Succeeding waves washed over the marlin's blue-black body. From 2 feet away the fish stared back at Murgatroyd with one marbled saucer eye. It was alive but had no strength left to fight. The line from its mouth to Kilian's hand was taut. Murgatroyd leaned slowly down, reaching out his right hand to the fish's mouth.

'You can pat him later, man,' said Kilian, 'let's get him home.'

Deliberately Murgatroyd placed the jaws of the cutters either side of the steel trace, where it was spliced to the shank of the hook. He squeezed. Blood came out of his palm and ran in the salt water over the marlin's head. He squeezed again and the steel wire parted.

'What are you doing? He'll get away,' shouted Higgins.

The Emperor stared at Murgatroyd as another wave ran over him. He shook his tired old head and pushed the spike of his beak into the cool water. The next wave rolled him back onto his belly and he dropped his head deeper. Away to the left his great crescent tail rose and fell, driving wearily at the water. When it made contact it flicked twice and pushed the body forward and down. The tail was the last they saw, laborious in its fatigue, driving the marlin back beneath the waves to the cold darkness of its home.

'Bloody hell,' said Kilian.

Murgatroyd tried to stand up, but too much blood had rushed to his head. He remembered the sky turning slowly once in a big circle and the dusk coming very fast. The decking rose up to hit him first in the knees and then in the face. He fainted. The sun hung suspended above the mountains of Mauritius in the west.

It had set by one hour when the Auantcruised home across the lagoon and Murgatroyd had come awake. On the journey Kilian had taken back the trousers and sweater, so the cool evening air could play on the scorched limbs. Now Murgatroyd had drunk three beers in a row and sat slumped on one of the benches, shoulders hunched, his hands in a bucket of cleansing salt water. He took no notice when the boat moored beside the timber jetty and Jean-Paul scampered off towards the village.

Old Monsieur Patient closed the engines down and made sure the painters were secure.
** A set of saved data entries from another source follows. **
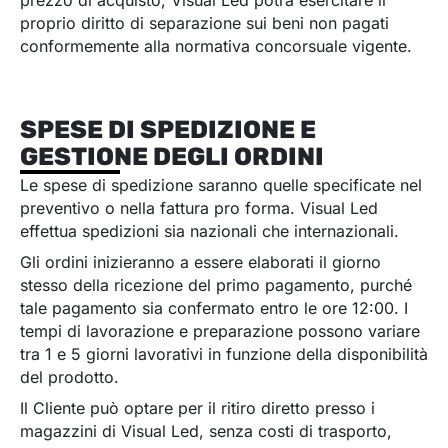
prezzo di acquisto, Visual Led potrà esercitare il
proprio diritto di separazione sui beni non pagati
conformemente alla normativa concorsuale vigente.
SPESE DI SPEDIZIONE E
GESTIONE DEGLI ORDINI
Le spese di spedizione saranno quelle specificate nel
preventivo o nella fattura pro forma. Visual Led
effettua spedizioni sia nazionali che internazionali.
Gli ordini inizieranno a essere elaborati il giorno
stesso della ricezione del primo pagamento, purché
tale pagamento sia confermato entro le ore 12:00. I
tempi di lavorazione e preparazione possono variare
tra 1 e 5 giorni lavorativi in funzione della disponibilità
del prodotto.
Il Cliente può optare per il ritiro diretto presso i
magazzini di Visual Led, senza costi di trasporto,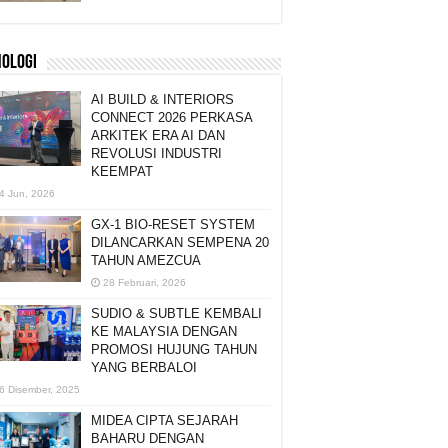
NOLOGI
AI BUILD & INTERIORS
CONNECT 2026 PERKASA
ARKITEK ERA AI DAN
REVOLUSI INDUSTRI
KEEMPAT
4 Jun, 2026
GX-1 BIO-RESET SYSTEM
DILANCARKAN SEMPENA 20
TAHUN AMEZCUA
28 Februari, 2026
SUDIO & SUBTLE KEMBALI
KE MALAYSIA DENGAN
PROMOSI HUJUNG TAHUN
YANG BERBALOI
6 Disember, 2025
MIDEA CIPTA SEJARAH
BAHARU DENGAN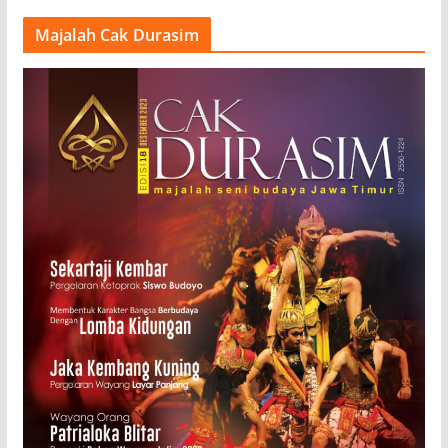
Majalah Cak Durasim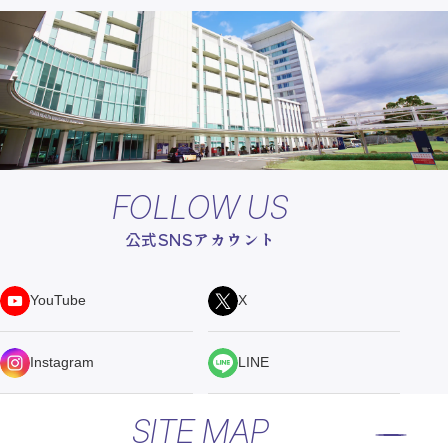
FOLLOW US
公式SNSアカウント
YouTube
X
Instagram
LINE
SITE MAP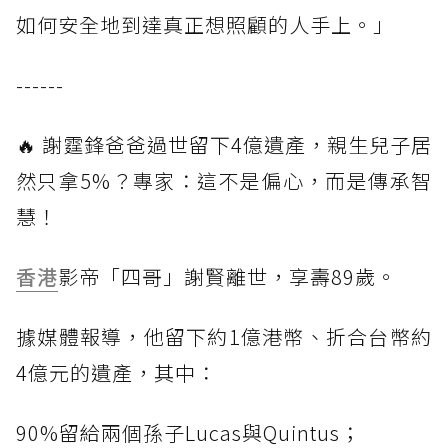
如何安全地到達真正想照顧的人手上。」
------
🔥 謝霆鋒爸爸過世留下4億遺產，親生兒子居
然只拿5%？專家：這不是偏心，而是傳承智
慧！
香港
影帝「四哥」謝賢離世，享壽89歲。
據媒體報導，他留下約1億港幣、折合台幣約
4億元的遺產，其中：
90%留給兩個孫子Lucas與Quintus；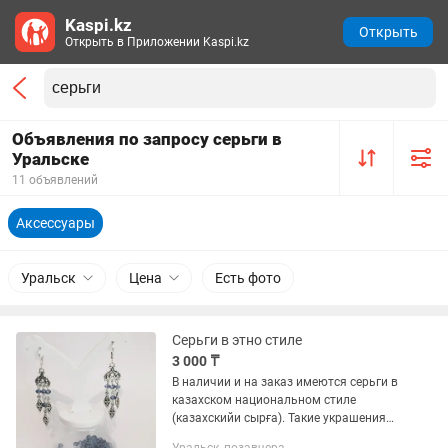
Kaspi.kz
Открыть
Открыть в Приложении Kaspi.kz
Объявления по запросу серьги в
Уральске
11 объявлений
Аксессуары
Уральск
Цена
Есть фото
Серьги в этно стиле
3 000 ₸
В наличии и на заказ имеются серьги в
казахском национальном стиле
(казахскийи сырға). Такие украшения
очень актуальны в наше время, можно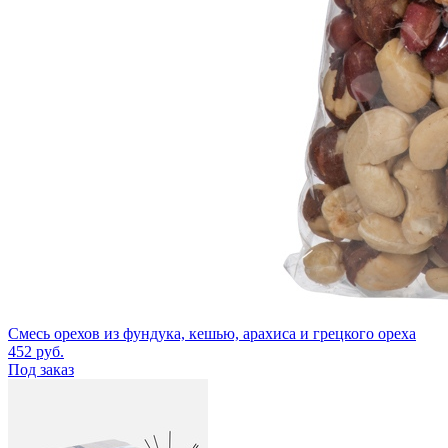
Смесь орехов из фундука, кешью, арахиса и грецкого ореха
452
руб.
Под заказ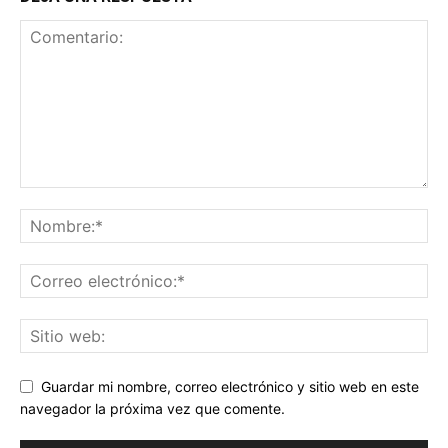
Guardar mi nombre, correo electrónico y sitio web en este
navegador la próxima vez que comente.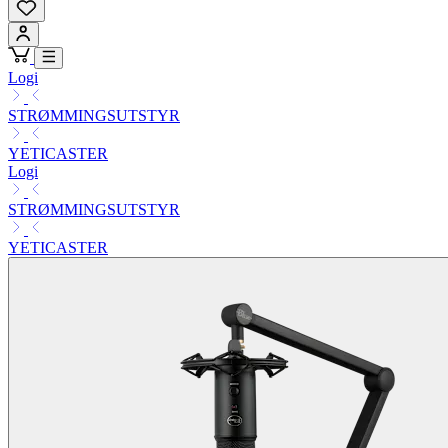
Logi
STRØMMINGSUTSTYR
YETICASTER
Logi
STRØMMINGSUTSTYR
YETICASTER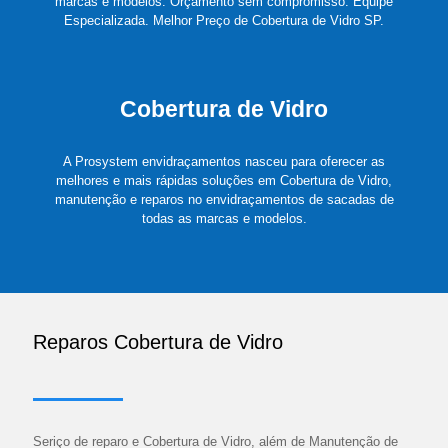
marcas e modelos. Orçamento sem compromisso. Equipe
Especializada. Melhor Preço de Cobertura de Vidro SP.
Cobertura de Vidro
A Prosystem envidraçamentos nasceu para oferecer as
melhores e mais rápidas soluções em Cobertura de Vidro,
manutenção e reparos no envidraçamentos de sacadas de
todas as marcas e modelos.
Reparos Cobertura de Vidro
Seriço de reparo e Cobertura de Vidro, além de Manutenção de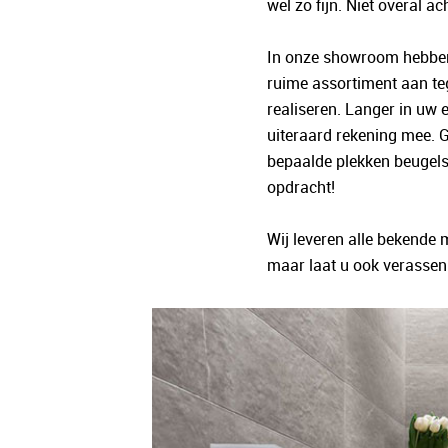
wel zo fijn. Niet overal ac
In onze showroom hebben 
ruime assortiment aan te
realiseren. Langer in uw 
uiteraard rekening mee. 
bepaalde plekken beugels t
opdracht!
Wij leveren alle bekende 
maar laat u ook verassen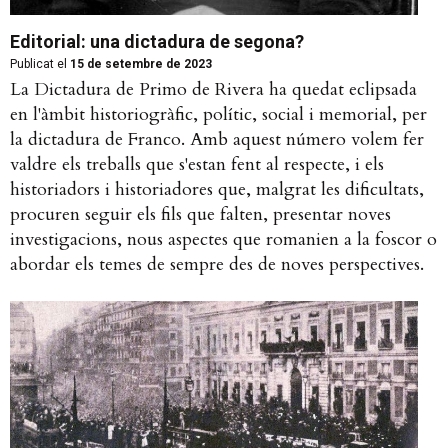
Editorial: una dictadura de segona?
Publicat el
15 de setembre de 2023
La Dictadura de Primo de Rivera ha quedat eclipsada
en l'àmbit historiogràfic, polític, social i memorial, per
la dictadura de Franco. Amb aquest número volem fer
valdre els treballs que s'estan fent al respecte, i els
historiadors i historiadores que, malgrat les dificultats,
procuren seguir els fils que falten, presentar noves
investigacions, nous aspectes que romanien a la foscor o
abordar els temes de sempre des de noves perspectives.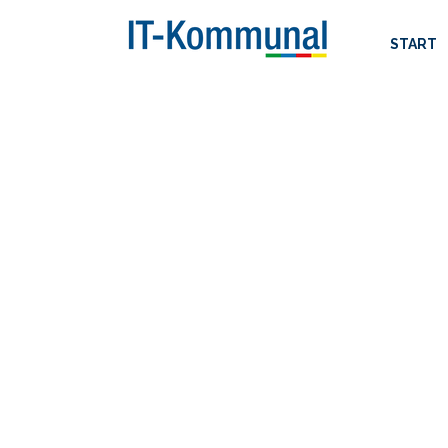
START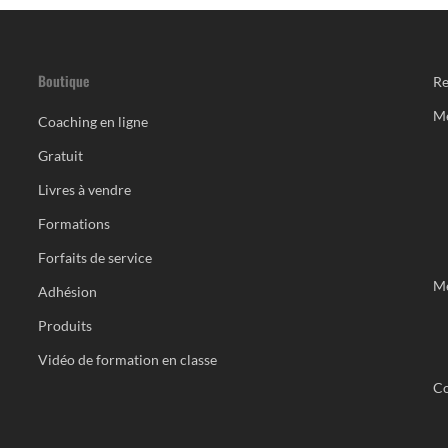
Boutique
Re
M
Coaching en ligne
Gratuit
Livres à vendre
Formations
Forfaits de service
Me
Adhésion
Produits
Vidéo de formation en classe
Co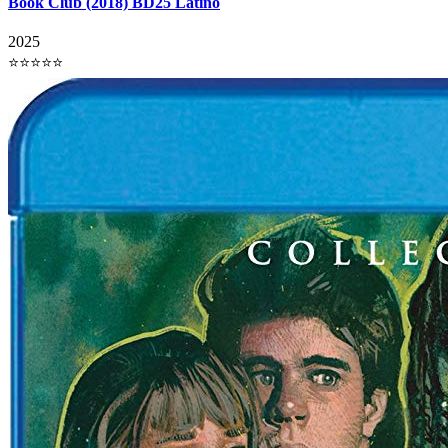
Book Club (2018) BD25 Latino
2025
⭐⭐⭐⭐⭐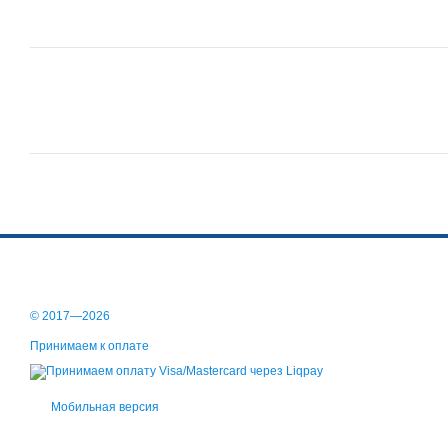
© 2017—2026
Принимаем к оплате
Мобильная версия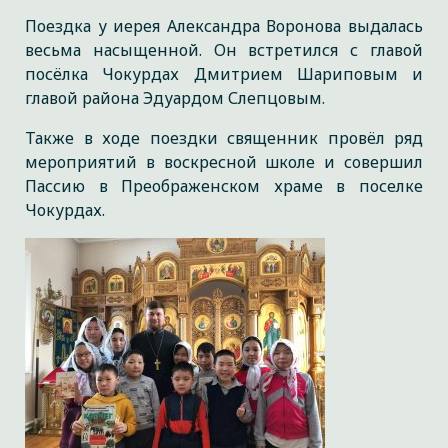
Поездка у иерея Александра Воронова выдалась
весьма насыщенной. Он встретился с главой
посёлка Чокурдах Дмитрием Шариповым и
главой района Эдуардом Слепцовым.
Также в ходе поездки священник провёл ряд
мероприятий в воскресной школе и совершил
Пассию в Преображенском храме в поселке
Чокурдах.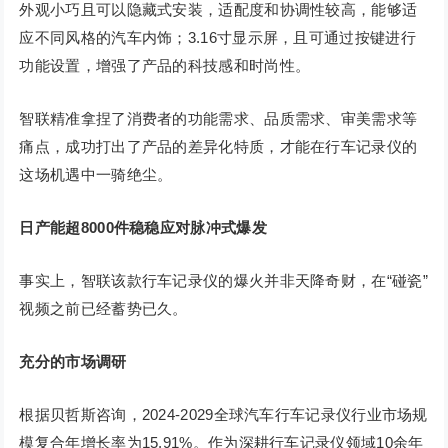
外观小巧且可以隐藏式安装，适配度和协调性较高，能够适
应不同风格的汽车内饰；3.16寸显示屏，且可通过按键进行
功能设置，增强了产品的科技感和时尚性。
智联精准拿捏了消费者的功能需求、品质需求、审美需求等
痛点，成功打出了产品的差异化特质，才能在行车记录仪的
这场机遇中一骑绝尘。
日产能超8000件稳稳应对脉冲式爆发
事实上，智联该款行车记录仪的爆火并非天降奇财，在“碰瓷”
视频之前已经蓄势已久。
充分的市场调研
根据贝哲斯咨询，2024-2029全球汽车行车记录仪行业市场规
模复合年增长率为15.91%。作为深耕行车记录仪领域10余年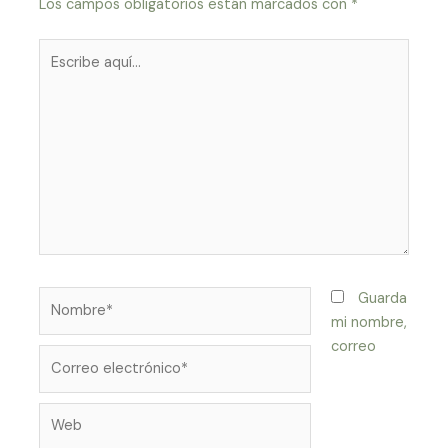
Los campos obligatorios están marcados con
*
Escribe
aquí...
Nombre*
Guarda
mi nombre,
correo
Correo
electrónico*
Web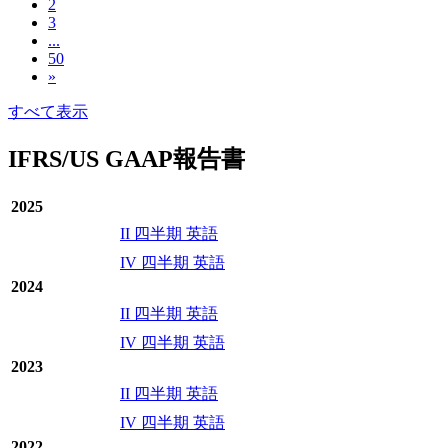
2
3
...
50
»
すべて表示
IFRS/US GAAP報告書
2025
II 四半期 英語
IV 四半期 英語
2024
II 四半期 英語
IV 四半期 英語
2023
II 四半期 英語
IV 四半期 英語
2022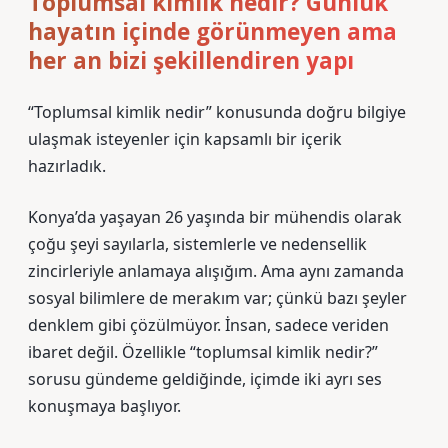
Toplumsal kimlik nedir? Günlük
hayatın içinde görünmeyen ama
her an bizi şekillendiren yapı
“Toplumsal kimlik nedir” konusunda doğru bilgiye
ulaşmak isteyenler için kapsamlı bir içerik
hazırladık.
Konya’da yaşayan 26 yaşında bir mühendis olarak
çoğu şeyi sayılarla, sistemlerle ve nedensellik
zincirleriyle anlamaya alışığım. Ama aynı zamanda
sosyal bilimlere de merakım var; çünkü bazı şeyler
denklem gibi çözülmüyor. İnsan, sadece veriden
ibaret değil. Özellikle “toplumsal kimlik nedir?”
sorusu gündeme geldiğinde, içimde iki ayrı ses
konuşmaya başlıyor.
He threw the large bonito and the dorado onto the pier and stowed the tackle and lures. Kilian heaved the cold-box onto the jetty and jumped back into the open well.

'Time to go,' he said.

Murgatroyd pulled himself to his feet and Kilian helped him to the quay. The hem of his shorts had fallen to below his knees and his shirt flapped open about him, dark with dried sweat. His plimsoles squelched. A number of villagers were lining the narrow jetty, so they had to walk in single file. Higgins had gone ahead.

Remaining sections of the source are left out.